____ DATASET EXCERPT

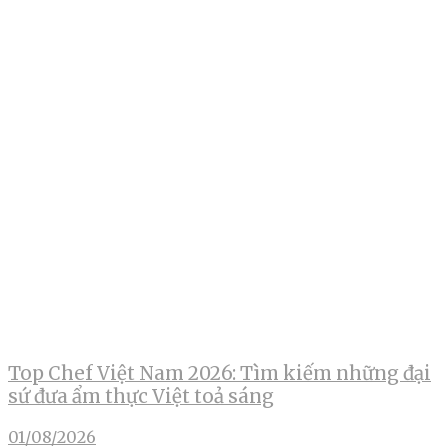
Top Chef Việt Nam 2026: Tìm kiếm những đại
sứ đưa ẩm thực Việt toả sáng
01/08/2026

________

Every line of the data above should be repeated exactly. Omit the pictures.

Top Chef Việt Nam 2026: Tìm kiếm những đại
sứ đưa ẩm thực Việt toả sáng
01/08/2026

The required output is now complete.